During this trip to East Sumba we had the fascinating opportunity to observe the traditional mud dyeing process.
We joined our friends Umbu Kanabu Ndaung and Tamu Hamu Rambu Eti from Rindi to meet with a master mud dyer (pakapihak) who gathers her tannin materials from the forest.
While it is wonderful that this traditional technique is being continued, the harvesting techniques are having a heavy impact on the small remaining forest of this species.
Threads of Life has always worked with traditional communities on a peer-to-peer basis. So we asked if we could also dye alongside the dyer to achieve the same black mud dye but using our recipe. By comparing and contrasting the results, we could then talk about sustainable practices.

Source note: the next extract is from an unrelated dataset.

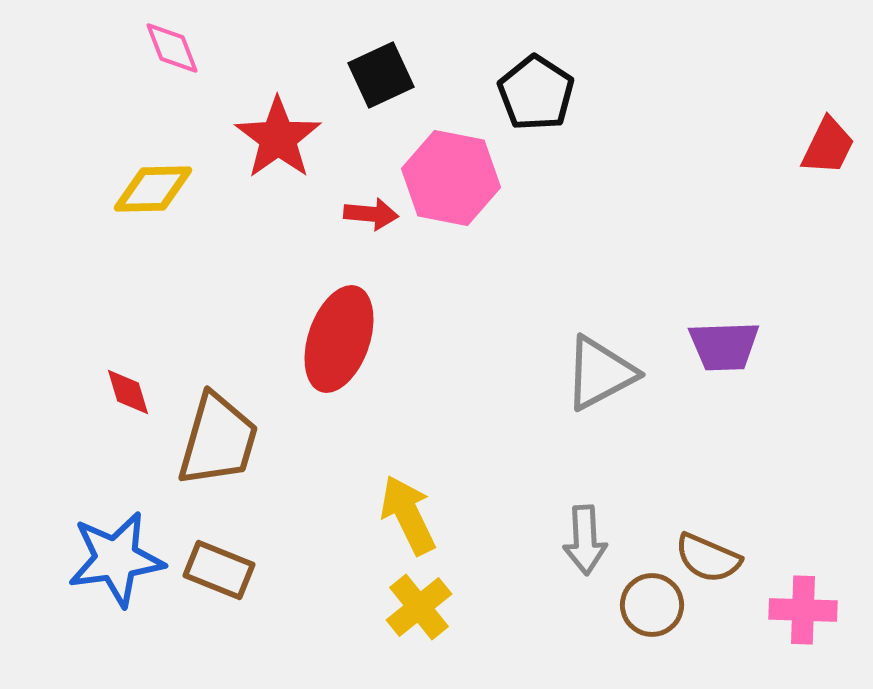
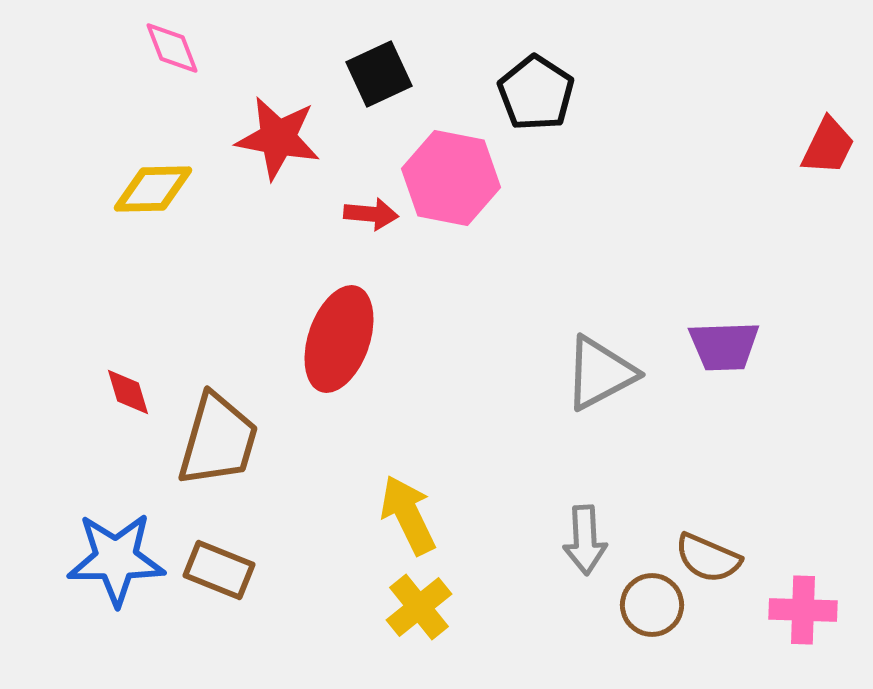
black square: moved 2 px left, 1 px up
red star: rotated 26 degrees counterclockwise
blue star: rotated 8 degrees clockwise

We also brought two young weaverq and dyers along from Rindi Village, who we hoped might be willing to adopt our technique that used Woodfordia fruticosa, a fast growing tannin source that is found everywhere on the scrub lands of Sumba rather than the endangered tannin sources from the forests.

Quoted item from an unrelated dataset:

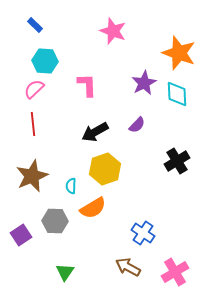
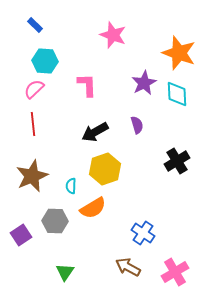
pink star: moved 4 px down
purple semicircle: rotated 60 degrees counterclockwise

I was fascinated with the dyers technique and admired the knowledge and skill she used to achieve her mud dyed black colour. She collects mud from buffalo pens and dries it, and then reconstitutes the mud mixing it with wood ash. She has two pits in the ground, one for her mud, and one for her tannin after it has been boiled. She works in the hills near a river which allows her easy access for washing the finished threads. The young leaves of what is called Ai Lobung locally (Syzygium acuminatissimum) along with the stems and leaves of Woodfordia fruticosa are dried and then simmered in an old oil drum for a day. Syzygium acuminatissimum was first identified (by science) as a tannin source for mud dyeing in the late 1800s.
Threads are boiled in this mixture and then taken out to be worked in the mud. This process is repeated until a deep black colour is achieved. I took white threads and then I used only the Woodfordia fruticosa (which grows abundantly) and then worked my threads in the same mud and achieved a good black colour after five repetitions. We talked about how it is not necessary to use the young leaves of Ai Lobung as there is just as much tannin in the fallen leaves. This means that the forest does not have to be disturbed.
It is unlikely that the elder dyers will change their techniques but it is my hope that the young dyers may be willing to use a more sustainable and simple technique for their ongoing work. We will see when we return next year.